The nVNS pathway differs from that of triptans, which bind to and stimulate 5-HT1B and 5-HT1D and block pain signaling neurotransmitters ascending toward the thalamus.4 “The triptans are believed to block the release of CGRP and glutamate from primary trigeminal nerves that project into the spinal cord and thus inhibit activation of second order neurons involved in the ascending pain pathway,” noted Dr Durham. The “take-home,” according to him is that “VNS provides a viable alternative therapy for episodic migraine patients that do not respond to triptans or when triptans are contraindicated,” adding that the use of nVNS may be more beneficial in patients with impaired descending pain modulation.

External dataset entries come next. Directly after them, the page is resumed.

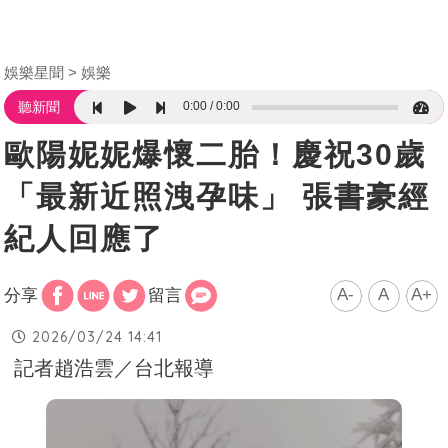
娛樂星聞
娛樂
0:00
0:00
聽新聞
歐陽妮妮爆懷二胎！慶祝30歲
「最新近照洩孕味」 張書豪經
紀人回應了
A-
A
A+
分享
留言
2026/03/24 14:41
記者趙浩雲／台北報導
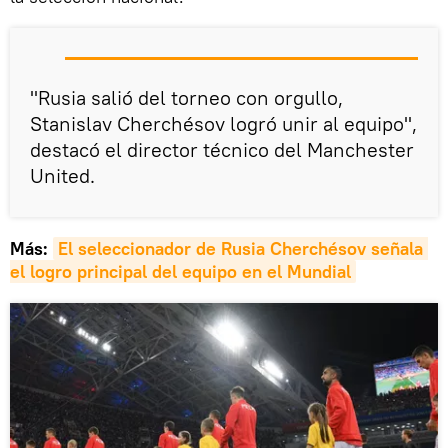
"Rusia salió del torneo con orgullo,
Stanislav Cherchésov logró unir al equipo",
destacó el director técnico del Manchester
United.
Más:
El seleccionador de Rusia Cherchésov señala 
el logro principal del equipo en el Mundial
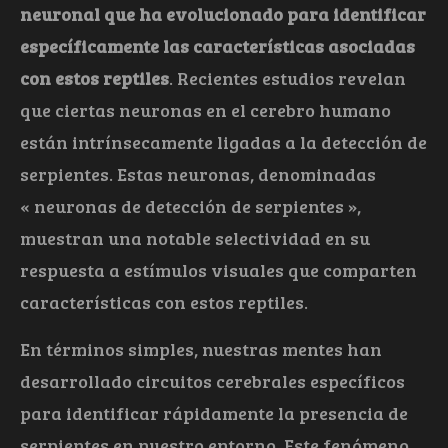
neuronal que ha evolucionado para identificar
específicamente las características asociadas
con estos reptiles
. Recientes estudios revelan
que ciertas neuronas en el cerebro humano
están intrínsecamente ligadas a la detección de
serpientes. Estas neuronas, denominadas
« neuronas de detección de serpientes »,
muestran una notable selectividad en su
respuesta a estímulos visuales que comparten
características con estos reptiles.
En términos simples, nuestras mentes han
desarrollado circuitos cerebrales específicos
para identificar rápidamente la presencia de
serpientes en nuestro entorno. Este fenómeno,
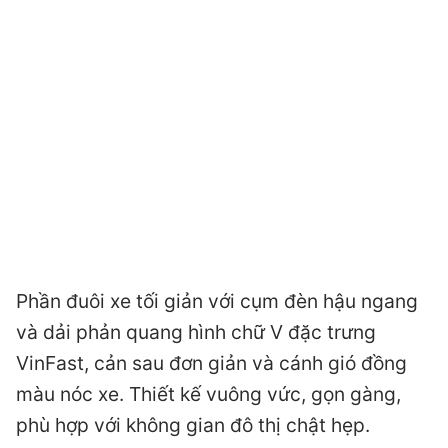
Phần đuôi xe tối giản với cụm đèn hậu ngang
và dải phản quang hình chữ V đặc trưng
VinFast, cản sau đơn giản và cánh gió đồng
màu nóc xe. Thiết kế vuông vức, gọn gàng,
phù hợp với không gian đô thị chật hẹp.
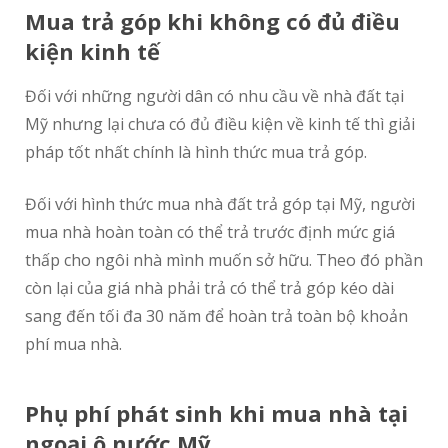
Mua trả góp khi không có đủ điều
kiện kinh tế
Đối với những người dân có nhu cầu về nhà đất tại
Mỹ nhưng lại chưa có đủ điều kiện về kinh tế thì giải
pháp tốt nhất chính là hình thức mua trả góp.
Đối với hình thức mua nhà đất trả góp tại Mỹ, người
mua nhà hoàn toàn có thể trả trước định mức giá
thấp cho ngôi nhà mình muốn sở hữu. Theo đó phần
còn lại của giá nhà phải trả có thể trả góp kéo dài
sang đến tối đa 30 năm để hoàn trả toàn bộ khoản
phí mua nhà.
Phụ phí phát sinh khi mua nhà tại
ngoại ô nước Mỹ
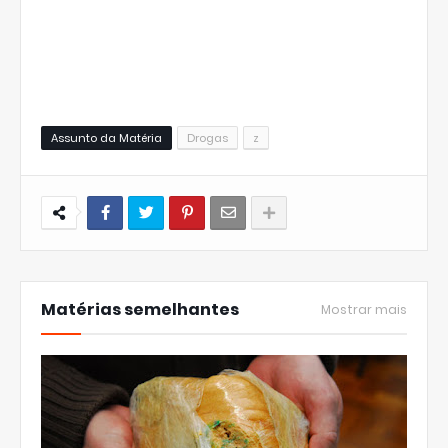
Assunto da Matéria
Drogas
z
Matérias semelhantes
Mostrar mais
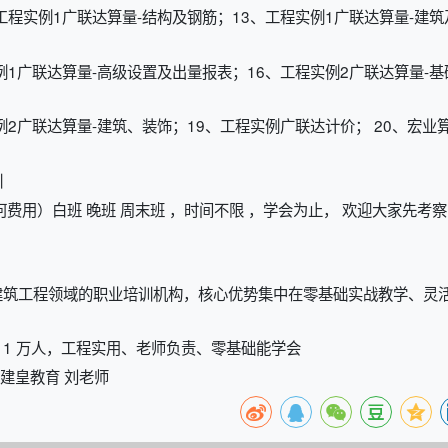
工程实例1广联达算量-结构及钢筋；13、工程实例1广联达算量-建筑
例1广联达算量-高级设置及出量报表；16、工程实例2广联达算量-基
例2广联达算量-建筑、装饰；19、工程实例广联达计价； 20、宏业
训
费用）白班 晚班 周末班 ，时间不限 ，学会为止， 欢迎大家先考察
建筑工程领域的职业培训机构，核心优势集中在零基础实战教学、灵
超 1 万人，工程实用、老师负责、零基础能学会
建皇教育 刘老师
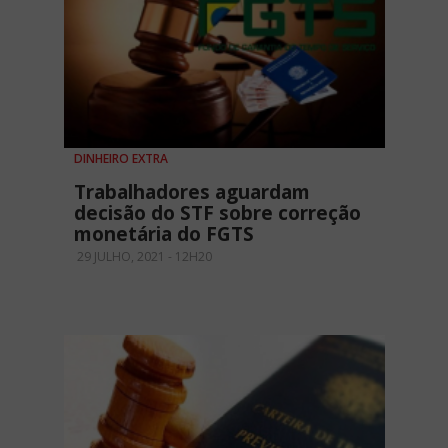
DINHEIRO EXTRA
Trabalhadores aguardam
decisão do STF sobre correção
monetária do FGTS
29 JULHO, 2021 - 12H20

In addition, nVNS may have value in preventing transformed migraine if initiated early enough. “We have evidence in our lab from animal studies that daily nVNS can prevent the development of chronic trigeminal sensitization in our chronic migraine model when administered early in the transition to a more sensitized system,” said Dr Durham.

References:

1. Cornelison LE, Woodman SE, Durham PL. Noninvasive vagus nerve stimulation inhibits trigeminal nociception in two episodic migraine models by enhancing descending pain modulation. Presented at: 61st Annual Meeting of the American Headache Society; July 11-14, 2019; Philadelphia, PA.

2. Tassorelli C, Grazzi L, de Tommaso M, et al; PRESTO Study Group. Noninvasive vagus nerve stimulation as acute therapy for migraine: the randomized PRESTO study. Neurology. 2018;91:e364-e373.

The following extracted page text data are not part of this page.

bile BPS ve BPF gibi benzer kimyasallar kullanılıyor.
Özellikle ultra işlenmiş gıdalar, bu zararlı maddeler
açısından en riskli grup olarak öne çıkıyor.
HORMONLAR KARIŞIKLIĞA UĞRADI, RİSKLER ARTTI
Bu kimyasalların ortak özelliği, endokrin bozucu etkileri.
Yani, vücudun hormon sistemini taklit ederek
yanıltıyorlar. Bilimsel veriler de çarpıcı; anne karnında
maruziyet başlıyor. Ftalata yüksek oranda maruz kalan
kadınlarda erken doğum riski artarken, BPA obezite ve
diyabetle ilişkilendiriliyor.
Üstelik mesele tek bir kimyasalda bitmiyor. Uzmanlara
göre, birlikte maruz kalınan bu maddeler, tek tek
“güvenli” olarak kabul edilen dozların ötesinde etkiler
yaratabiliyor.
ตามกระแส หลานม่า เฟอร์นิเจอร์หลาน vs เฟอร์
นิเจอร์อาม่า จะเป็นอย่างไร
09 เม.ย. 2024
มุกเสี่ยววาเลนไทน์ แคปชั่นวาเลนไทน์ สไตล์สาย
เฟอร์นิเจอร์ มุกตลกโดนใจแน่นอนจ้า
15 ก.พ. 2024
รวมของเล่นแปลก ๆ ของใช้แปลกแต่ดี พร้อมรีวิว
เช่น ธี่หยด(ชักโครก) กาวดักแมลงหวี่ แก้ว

3. Grazzi L, Tassorelli C, de Tommaso M, et al; PRESTO Study Group. Practical and clinical utility of non-invasive vagus nerve stimulation (nVNS) for the acute treatment of migraine: a post hoc analysis of the randomized, sham-controlled, double-blind PRESTO trial. J Headache Pain. 2018;19:98.

4. Cortelli P, Allais G, Benedetto C. Overview of triptans in the treatment of acute migraine. Euro Neurologic Rev. 2017;12:71-77.